Ray Train is a scalable machine learning library for distributed training and fine-tuning.
Ray Train allows you to scale model training code from a single machine to a cluster of machines in the cloud, and abstracts away the complexities of distributed computing. Whether you have large models or large datasets, Ray Train is the simplest solution for distributed training.
With Ray Train, you can:
Scale to multi-GPU and multi-node training with 0 code changes
Run any cloud (AWS, GCP, Azure, Kubernetes, or on-prem)
Use any ML framework including PyTorch, TensorFlow, Horovod, and many more
Easily run distributed data loading and hyperparameter tuning
Use built-in loggers for TensorBoard and MLflow
Existing solutions for distributed training often fall on either side of the wide gap between prototyping and production model training.
The prototyping side is populated with frameworks and libraries that are lightweight, focusing on development velocity and fast iteration, such as Huggingface Transformers and PyTorch Lightning.

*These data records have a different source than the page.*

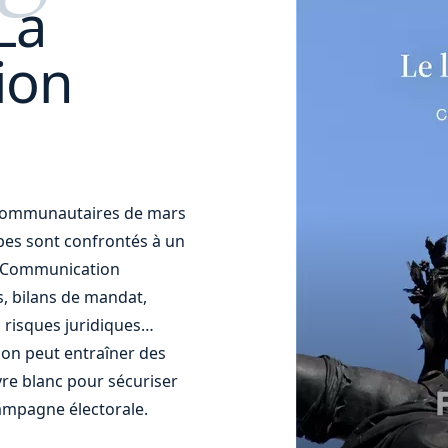
La
ion
t communautaires de mars
uipes sont confrontés à un
t. Communication
s, bilans de mandat,
 risques juridiques…
ion peut entraîner des
re blanc pour sécuriser
ampagne électorale.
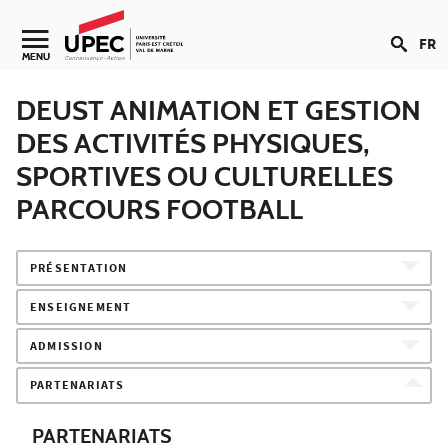
Aller au contenu
FR
Navigation secondaire
MENU
DEUST ANIMATION ET GESTION
DES ACTIVITÉS PHYSIQUES,
SPORTIVES OU CULTURELLES
PARCOURS FOOTBALL
PRÉSENTATION
ENSEIGNEMENT
ADMISSION
PARTENARIATS
PARTENARIATS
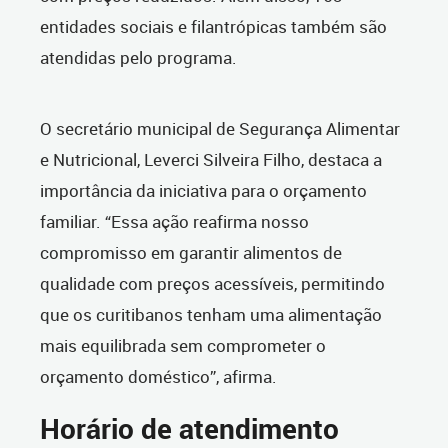
entidades sociais e filantrópicas também são
atendidas pelo programa.
O secretário municipal de Segurança Alimentar
e Nutricional, Leverci Silveira Filho, destaca a
importância da iniciativa para o orçamento
familiar. “Essa ação reafirma nosso
compromisso em garantir alimentos de
qualidade com preços acessíveis, permitindo
que os curitibanos tenham uma alimentação
mais equilibrada sem comprometer o
orçamento doméstico”, afirma.
Horário de atendimento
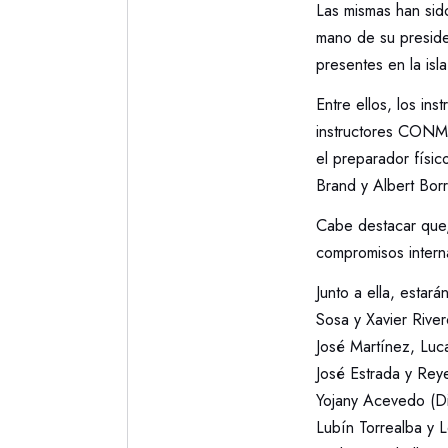
Las mismas han sid
mano de su preside
presentes en la isl
Entre ellos, los in
instructores CONME
el preparador físi
Brand y Albert Bor
Cabe destacar que,
compromisos interna
Junto a ella, estar
Sosa y Xavier River
José Martínez, Luc
José Estrada y Reye
Yojany Acevedo (Di
Lubín Torrealba y 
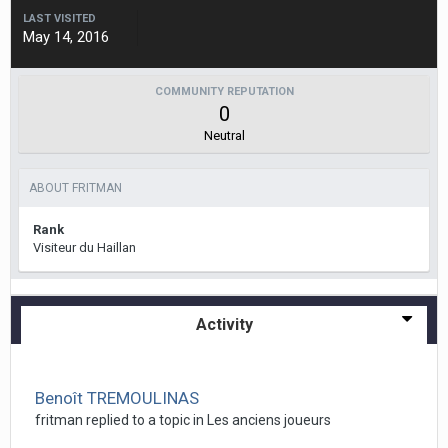
LAST VISITED
May 14, 2016
COMMUNITY REPUTATION
0
Neutral
ABOUT FRITMAN
Rank
Visiteur du Haillan
Activity
Benoît TREMOULINAS
fritman replied to a topic in
Les anciens joueurs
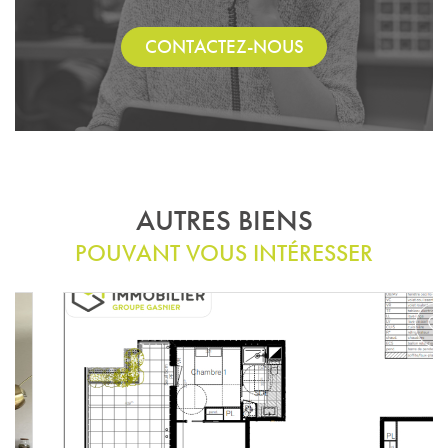
CONTACTEZ-NOUS
AUTRES BIENS
POUVANT VOUS INTÉRESSER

These frameworks are targeted towards data scientists—and leave the burden of cluster management and operations to the MLOps practitioner, who has to manage these frameworks at scale.
On the other side are heavyweight production frameworks like Kubeflow and SageMaker. The Kubeflow Training Operator provides a solution for distributed training on Kubernetes, but it lacks ease of use for development. Debugging a distributed training environment often requires relaunching the entire job and waiting for multiple minutes to see results.

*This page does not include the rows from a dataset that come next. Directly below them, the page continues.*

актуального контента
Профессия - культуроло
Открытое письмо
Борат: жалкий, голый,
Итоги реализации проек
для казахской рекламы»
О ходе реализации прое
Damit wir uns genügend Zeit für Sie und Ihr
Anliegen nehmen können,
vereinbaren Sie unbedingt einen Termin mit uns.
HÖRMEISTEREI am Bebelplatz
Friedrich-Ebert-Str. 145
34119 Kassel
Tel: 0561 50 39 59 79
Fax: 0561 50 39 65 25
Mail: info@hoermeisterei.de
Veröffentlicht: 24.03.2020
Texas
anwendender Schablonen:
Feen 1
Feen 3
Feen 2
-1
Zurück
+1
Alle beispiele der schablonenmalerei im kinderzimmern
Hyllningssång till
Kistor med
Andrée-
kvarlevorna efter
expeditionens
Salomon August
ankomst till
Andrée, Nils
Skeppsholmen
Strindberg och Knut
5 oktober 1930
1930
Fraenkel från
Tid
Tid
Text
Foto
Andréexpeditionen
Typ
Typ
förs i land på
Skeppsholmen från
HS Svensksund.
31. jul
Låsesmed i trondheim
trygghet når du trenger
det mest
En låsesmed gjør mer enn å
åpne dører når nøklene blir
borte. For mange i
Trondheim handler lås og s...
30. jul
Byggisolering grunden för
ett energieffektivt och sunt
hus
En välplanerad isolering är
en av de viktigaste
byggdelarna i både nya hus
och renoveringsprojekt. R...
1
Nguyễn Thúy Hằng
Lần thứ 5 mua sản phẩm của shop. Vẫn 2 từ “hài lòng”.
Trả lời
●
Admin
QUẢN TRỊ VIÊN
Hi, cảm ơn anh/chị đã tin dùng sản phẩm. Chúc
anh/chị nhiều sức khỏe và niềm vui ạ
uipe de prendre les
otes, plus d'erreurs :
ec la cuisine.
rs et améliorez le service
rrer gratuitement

We wanted to build a framework that could bring the best of both worlds together—extremely fast iteration while making it really easy to scale on different cluster environments.
Ray Train makes it easy to distributed computing across any accelerator, including GPUs, CPUS, or heterogeneous clusters with both types of accelerators. With Ray Train, you can maximize efficiency while reducing costs, and ensure you’re training on the most cost-effective accelerators for your model.
If the GPU training is bottlenecked on expensive CPU preprocessing and the preprocessed Dataset is too large to fit in object store memory, then materializing the dataset doesn’t work. In this case, Ray’s native support for heterogeneous resources enables you to simply add more CPU-only nodes to your cluster, and Ray Data automatically scales out CPU-only preprocessing tasks to CPU-only nodes, making GPUs more saturated.
In general, adding CPU-only nodes can help in two ways:
Adding more CPU cores helps further parallelize preprocessing. This approach is helpful when CPU compute time is the bottleneck.
Increasing object store memory, which 1) allows Ray Data to buffer more data in between preprocessing and training stages, and 2) provides more memory to make it possible to cache the preprocessed dataset. This approach is helpful when memory is the bottleneck.
When it comes to iterative development, it is invaluable to run code immediately after writing it. But unfortunately, scaling development from a local or Jupyter environment to a production environment can be complicated and complex.
At Anyscale, we’re on a mission to make scalable computing effortless, which is why the Anyscale Platform supports VSCode and Jupyter notebooks directly in the API. That way, developers can program on their laptop and scale training to the cloud without the hassle of manually setting up distributed computing. This sets Ray Train apart from existing solutions, which will often make you wait for instances to start up in order to run your training script every time you make a code change or can be very complicated to integrate.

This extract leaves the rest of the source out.